» **Task brief**
Could you retype all of the entries exactly, without their pictures?

Start of Supplied records

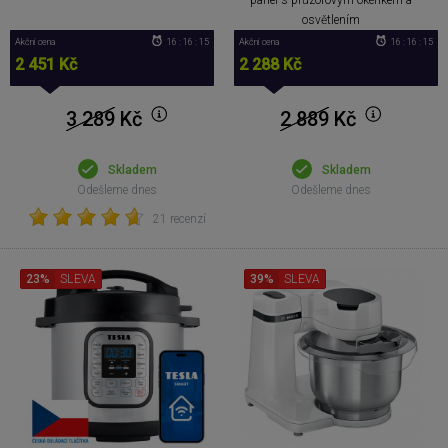
osvětlením
Akční cena
16 : 16 : 14
Akční cena
16 : 16 : 14
2 451 Kč
2 288 Kč
3 289
Kč
2 889
Kč
Skladem
Skladem
Odešleme dnes
Odešleme dnes
21 recenzí
23%
SLEVA
39%
SLEVA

End of Supplied records

» **Your solution**
osvětlením
Akční cena
16 : 16 : 14
Akční cena
16 : 16 : 14
2 451 Kč
2 288 Kč
3 289
Kč
2 889
Kč
Skladem
Skladem
Odešleme dnes
Odešleme dnes
21 recenzí
23%
SLEVA
39%
SLEVA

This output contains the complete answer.